Gavin O'Brien | 20 May 2021  

‘Paul Scott wrote that the migrant is always knocking at the window of their past….’ Paul Scott should speak for himself. The old country never felt like home. The new country was home even before it was first experienced on an airport tarmac. The Promised Land, the Great Southland of the Holy Spirit, same place, different hemispheres. The old country still exists, attached to some tectonic plate, and that’s almost all it is, an attachment to some tectonic plate. Some gratitude is owed it, of course, as it cooperated as a conduit of grace from God, and any labourer is worthy of his hire, but, for the most part, it is more an attachment to a tectonic plate than a fleeting thought.


roy chen yee | 21 May 2021  

Dear Gillian, Your account rings so true. My mother, having been separated from her Belgian family from 1938 until we went back in 1952, soon found that places change and you may not fit in. Although she missed her elders and contemporaries, it was in the end her children who anchored her to her new homeland. And, like you, she found much to admire in it.


Juliet | 21 May 2021  

Gavin O'Brien is pretty much close to the centre of the target, as usual. I ofen wonder what took my five times grandfather from Shropshire to service in the Honorable East India Company's Army about the time the First Fleet sailed through the Heads. He was, obviously, not a convict, but all the officers and men of the HEICo were considederd 'dubious' and suspected of leaving the UK just one step head of the Law. Was Joseph Fido doing that? I will never know.
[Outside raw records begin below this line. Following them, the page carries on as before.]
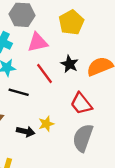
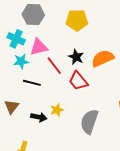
yellow pentagon: (71, 22) -> (77, 20), turned 30
pink triangle: (38, 42) -> (39, 47), moved
red trapezoid: (81, 104) -> (78, 81), moved

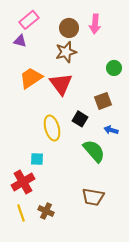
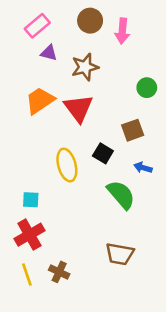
brown circle: (69, 28) -> (90, 21), moved
purple triangle: (20, 41) -> (49, 53), moved
cyan square: (37, 159) -> (31, 200), moved

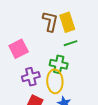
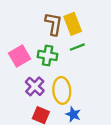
green cross: (59, 64) -> (48, 55), moved
purple cross: (31, 77) -> (35, 86), turned -30

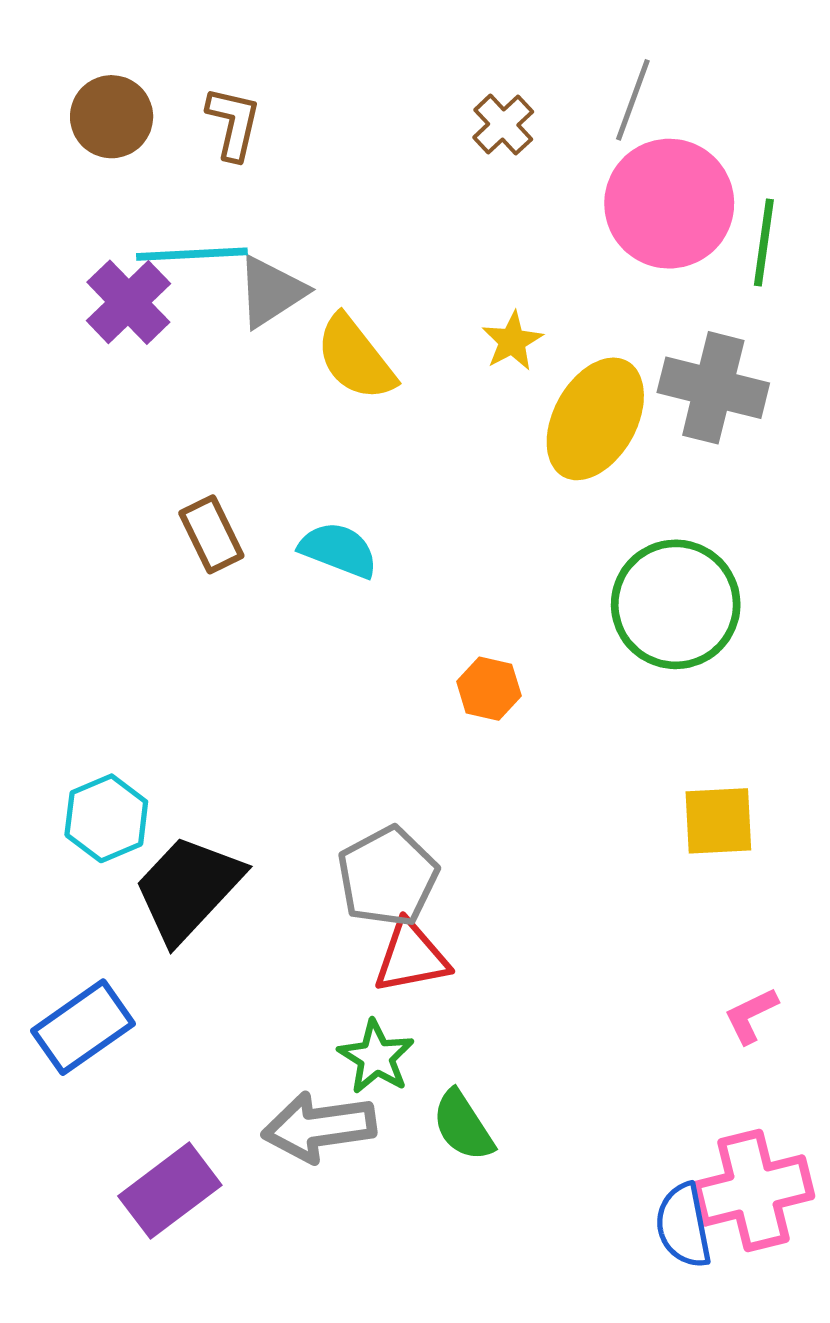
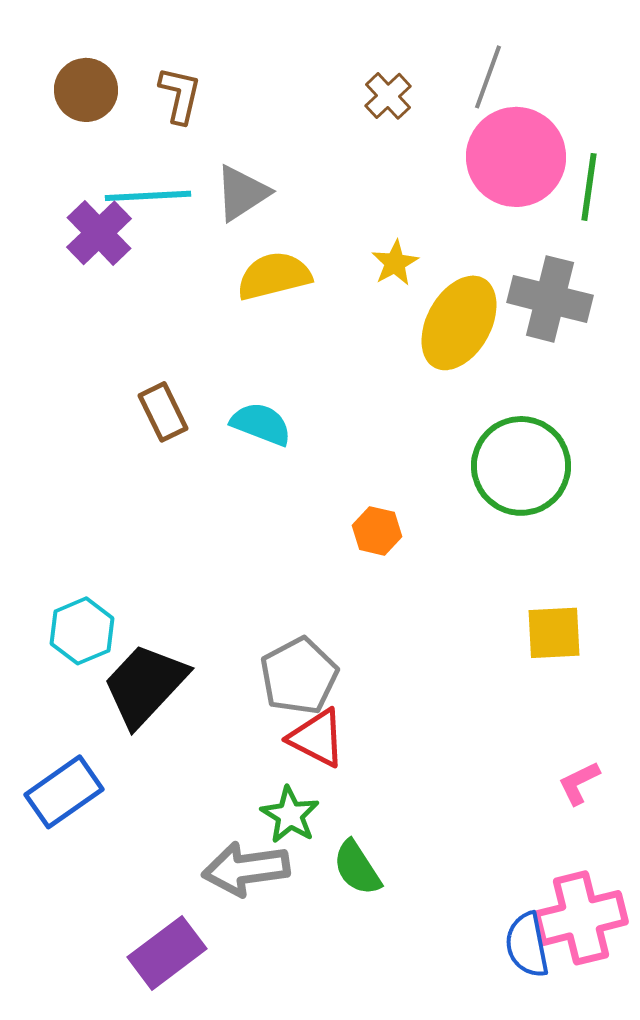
gray triangle: (271, 292) -> (242, 193), moved
yellow semicircle: (355, 358) -> (274, 276), turned 114
red triangle: (411, 957) -> (317, 738), turned 38
purple rectangle: (170, 1191) -> (167, 953), moved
In the days of the Raj there was a huge European community in India. A very large part were in the Army, just in case 1857 happened again. That was also the time of the great Irish Famine. Indians looked forward in 1918 to Independence because of their heroic WW 1 War Service. It never happened. When we came to Australia in 1956 it was solidly 'British' but 20 years behind the UK. That's why the likes of Barry Humphries and Germaine Greer went to the UK. I think you were that sort of emigrating Australian, Gillian. We have a huge diaspora and they are doing very well.